In the “good old days” it was enough to put your money in a savings account and let it grow with compound interest. Today, there is no savings vehicle that comes close to bringing you enough money to overcome inflation, a weakening dollar, and taxes.
Beginning with inflation, since Jimmy Carter was president, each succeeding president has played around with the rules for determining inflation. If we were using the same method for determining inflation as was used during the Carter administration, I would be getting at least 70% more Social Security than I am. That means our government is essentially stealing 70% of my SS income as well as the income of anyone whose benefits are indexed to inflation.
Also, using the former inflation criteria, inflation today would be between 11% and 12%. The current government thinks that it isn’t necessary to count food and energy in their inflation calculations. When housing was blowing up to bubble proportions, the price of houses was also not counted. Instead, they counted the lower rental figures. (See www.Shadowstats.com for accurate inflation numbers.)
Now let’s add in the weakening dollar, which has taken a big dive in just the past two weeks (late February, early March). Ben Bernanke, the Fed Head, has decided that it is better to prop up the stock market and the banks with prime interest rate reductions than to protect the dollar and stop inflation. Of course it is precisely these same interest rate reductions, perpetrated by Bernanke’s dreaded predecessor, Alan Greenspan, which was most instrumental in bringing about the current housing debacle and all of the related ripples. While this policy is good for the stock market (theoretically) and banks, it is bad for everyone else.
Since the introduction of the Federal Reserve in 1913, the dollar has lost over 95% of its value. It has lost a great deal of that value in just the past couple of years. One way that the dollar is depreciated, aside from lowering interest rates, is to run the printing presses day and night.
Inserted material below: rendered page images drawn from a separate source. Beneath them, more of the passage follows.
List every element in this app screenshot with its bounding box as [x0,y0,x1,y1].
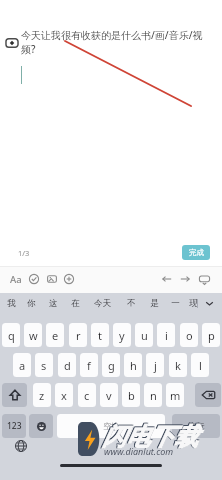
staticText: 换行 [188,421,205,432]
staticText: q [8,328,15,343]
staticText: i [165,328,168,343]
button[interactable]: Backspace [195,383,221,407]
staticText: 完成 [189,248,204,257]
staticText: x [61,388,67,403]
staticText: n [150,388,157,403]
button[interactable]: Enter [172,414,220,438]
button[interactable]: q [2,323,20,347]
staticText: k [175,358,181,373]
button[interactable]: 完成 [182,245,210,260]
staticText: Aa [10,273,22,286]
button[interactable]: Aa [9,272,23,286]
staticText: 123 [7,420,22,432]
staticText: e [52,328,59,343]
button[interactable]: v [100,383,118,407]
staticText: f [87,358,91,373]
button[interactable]: 今天 [91,295,113,312]
staticText: 在 [71,298,80,309]
button[interactable]: c [78,383,96,407]
button[interactable]: 是 [147,295,161,312]
button[interactable]: 现 [186,295,200,312]
button[interactable]: b [122,383,140,407]
button[interactable]: 空格 [57,414,165,438]
staticText: 是 [150,298,159,309]
button[interactable]: Numbers [2,414,26,438]
staticText: 不 [127,298,136,309]
button[interactable]: a [13,353,31,377]
button[interactable]: 一 [168,295,182,312]
button[interactable]: k [169,353,187,377]
button[interactable]: w [24,323,42,347]
staticText: v [106,388,112,403]
button[interactable]: 这 [46,295,60,312]
button[interactable]: u [135,323,153,347]
button[interactable]: y [113,323,131,347]
staticText: 闪电下载 [101,421,197,451]
button[interactable]: Undo [162,274,172,284]
button[interactable]: s [35,353,53,377]
button[interactable]: 不 [124,295,138,312]
button[interactable]: z [33,383,51,407]
button[interactable]: Emoji [29,414,53,438]
staticText: 1/3 [18,248,30,258]
button[interactable]: e [46,323,64,347]
staticText: 你 [27,298,36,309]
button[interactable]: h [124,353,142,377]
staticText: 闪电下载 [102,422,198,452]
button[interactable]: p [202,323,220,347]
staticText: g [108,358,115,373]
button[interactable]: o [180,323,198,347]
staticText: 今天让我很有收获的是什么书/画/音乐/视频? [21,28,217,56]
button[interactable]: 在 [68,295,82,312]
staticText: z [39,388,45,403]
staticText: 闪电下载 [102,421,198,451]
button[interactable]: More suggestions [202,296,216,310]
staticText: a [19,358,26,373]
staticText: 空格 [103,421,119,431]
staticText: m [170,388,181,403]
button[interactable]: n [144,383,162,407]
staticText: 今天 [94,298,111,309]
button[interactable]: r [69,323,87,347]
button[interactable]: Insert image [47,274,57,284]
staticText: j [154,358,157,373]
staticText: t [98,328,102,343]
button[interactable]: Checklist [29,274,39,284]
button[interactable]: t [91,323,109,347]
staticText: p [208,328,215,343]
staticText: w [29,328,38,343]
button[interactable]: i [157,323,175,347]
button[interactable]: l [191,353,209,377]
button[interactable]: Shift [2,383,27,407]
button[interactable]: x [55,383,73,407]
button[interactable]: j [146,353,164,377]
button[interactable]: f [80,353,98,377]
staticText: d [64,358,71,373]
staticText: 一 [171,298,180,309]
staticText: r [76,328,81,343]
staticText: 这 [49,298,58,309]
button[interactable]: Add [64,274,74,284]
staticText: s [41,358,47,373]
staticText: c [84,388,90,403]
button[interactable]: Prompt [5,36,19,50]
staticText: 现 [189,298,198,309]
button[interactable]: d [58,353,76,377]
button[interactable]: 你 [24,295,38,312]
button[interactable]: Change input method [15,440,27,452]
staticText: 我 [7,298,16,309]
staticText: y [119,328,125,343]
button[interactable]: Redo [180,274,190,284]
button[interactable]: m [166,383,184,407]
staticText: o [186,328,193,343]
button[interactable]: 我 [4,295,18,312]
staticText: 闪电下载 [102,422,198,452]
button[interactable]: Hide keyboard [199,274,210,285]
button[interactable]: g [102,353,120,377]
staticText: b [128,388,135,403]
staticText: 闪电下载 [101,422,197,452]
staticText: u [141,328,148,343]
staticText: h [130,358,137,373]
staticText: l [199,358,202,373]
staticText: www.dianlut.com [104,445,174,457]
Put more money into the system and the money already in the system is worth less.
Most people think that higher prices are the definition of inflation. Actually, it is an increase in the money supply that causes inflation. Higher prices are the consequence. So pumping money into the economy causes inflation and a weaker dollar, a double whammy on the working class.
Finally, any income you make from a savings account, CD, Money Market account, or other savings vehicle, is going to taxed, just like any other income. When you combine all three of these dings to your investment income, it is evident that it is absolutely necessary to try to find an investment that will bring you 10% at the very minimum and hopefully 15% or more.
As soon as you start talking about 15% or more, you are moving into risky territory. The sad fact of today’s economy is that you either risk or you lose. This is a tragedy for those who are retired or are about to retire and thought they had enough money to live on in their golden years. Between inflation, dollar weakness, and taxes, they are losing money without doing anything.
So you need to invest or lose money. It’s as simple as that. The only question is, are there relatively low-risk investments that will still bring in the returns that I need to keep my head economically above water? The answer is a qualified, “No.” High risk and high returns are joined at the hip. The best you can do is minimize your risk with smart investing.
Right now, the whole stock market is sliding downhill like an avalanche. Are there safe plays within this economic meltdown? My own bias is that there are. One way to make money on a falling market is to bet against it by shorting individual stocks or whole indexes. I will not cover that aspect in this short piece.
The other way to gain significantly in an economic meltdown is to go with those investments which traditionally provide a safe haven for wealth during severe downturns. One of those safe havens is precious metals, gold, silver, and platinum. All three of these have been making new highs over the past couple of weeks, silver going past $20 an ounce and gold threatening $1,000 an ounce.
According to those who are in the know about gold, $1,000/ounce is still a bargain. I have read that the old gold high of $850 (in 1980) would be equivalent to $1,200 today, so we’re not there yet. Another gold bug, who used the inflation methodology from the Carter years, says that a gold would have to go over $6,000/ounce to match the $850 high.
The other area of low risk and high potential is commodities, including base metals and any foodstuff. Anyone who shops for the family knows that food prices are going through the roof (which is why they’re not counted in inflation). Finally, energy is a safe bet for good profits because we will still need energy regardless of a recession or depression.
So short the market (and especially financial institutions) and/or go for commodities, precious metals, base metals, food, and energy.